Question

The ages of students in a school are normally distributed with a mean of 15 years and a standard deviation of 2 years. Approximately what percent of the students are between 14 and 18 years old?

Answer 1

62.47%

Explanation:

Answer 2

We have been given that the ages of students in a school are normally distributed with a mean of 15 years and a standard deviation of 2 years.

We are asked to find the percentage of students that are between 14 and 18 years old.

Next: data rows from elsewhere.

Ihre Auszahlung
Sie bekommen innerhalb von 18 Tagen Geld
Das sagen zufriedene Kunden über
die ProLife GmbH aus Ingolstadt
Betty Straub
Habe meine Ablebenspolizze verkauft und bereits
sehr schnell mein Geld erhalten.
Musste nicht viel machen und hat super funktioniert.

First of all, we will find z-score corresponding to 14 and 18 using z-score formula.

`z=(x-\mu)/(\sigma)`

`z=(14-15)/(2)`

`z=(-1)/(2)`

`z=-0.5`

Similarly, we will find the z-score corresponding to 18.

`z=(18-15)/(2)`

`z=(3)/(2)`

`z=1.5`

Now we will find the probability of getting a z-score between
`-0.5` and
`1.5` that is
`P(-0.5<z<1.5)`.

`P(-0.5<z<1.5)=P(z<1.5)-P(z<-0.5)`

Using normal distribution table, we will get:

`P(-0.5<z<1.5)=0.93319-0.30854`

`P(-0.5<z<1.5)=0.62465`

Let us convert
`0.62465` into percentage.

`0.62465* 100\%=62.465\%\approx 62.5\%`

Therefore, approximately
`62.5\%` of the students are between 14 and 18 years old.